STAMP DUTY payments were defaulted on in 155 property sales this year, the majority of them by solicitors acting for the buyers.
The Revenue Commissioners’ figures were released by Minister for Finance Brian Lenihan to Fine Gael TD Brian Hayes.
Mr Hayes said in these 155 cases, of a total of 45,117 property deals, purchasers were left high and dry. “This is a rip-off. If their solicitor does not pay the stamp duty, in full, on the transaction of the property, the property is in effect not registered or stamped. It has recently come to my attention that there are a growing number of cases where solicitors are simply defaulting on their responsibilities to their clients,” the Dublin South West TD said.
With 155 cases for the first five months of 2009, “we are likely to see an increase in this practice by about a third in 2009”.

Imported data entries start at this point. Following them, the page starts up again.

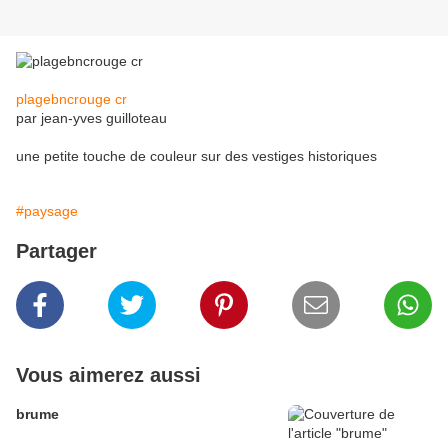
plagebncrouge cr
par jean-yves guilloteau
une petite touche de couleur sur des vestiges historiques
#paysage
Partager
Vous aimerez aussi
brume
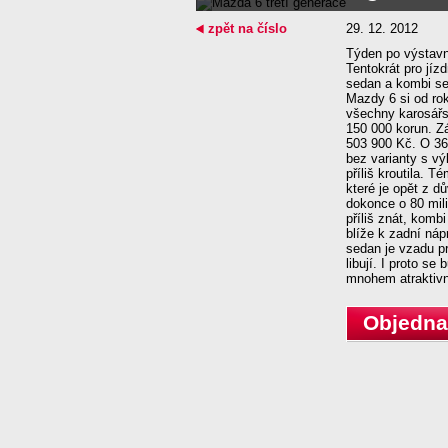
zpět na číslo
29. 12. 2012
Týden po výstavní
Tentokrát pro jíz
sedan a kombi se
Mazdy 6 si od ro
všechny karosářsk
150 000 korun. Zá
503 900 Kč. O 36
bez varianty s vý
příliš kroutila.
které je opět z d
dokonce o 80 mil
příliš znát, komb
blíže k zadní ná
sedan je vzadu pr
libují. I proto s
mnohem atraktiv
Objednat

He said that effectively the Law Society was meeting the financial liability of the defaulting solicitor, and while the Revenue had discretion to mitigate penalties in such cases, it could require new comprehensive legislation to deal with “this growing and new problem”.
Mr Lenihan, in his written response to a parliamentary question from the Fine Gael TD, said according to the Revenue, solicitors defaulted in about 200 cases a year between 2006 and 2008.
“I am advised by the Revenue Commissioners that where a solicitor defaults in paying over stamp duty to Revenue, and is ‘struck off’ subsequently as a practising solicitor, the Law Society will appoint new solicitors to complete the cases of the defaulting solicitor,” Mr Lenihan said.
“In such cases the new solicitor will pay the stamp duty to Revenue and be compensated accordingly by the Law Society,” he added.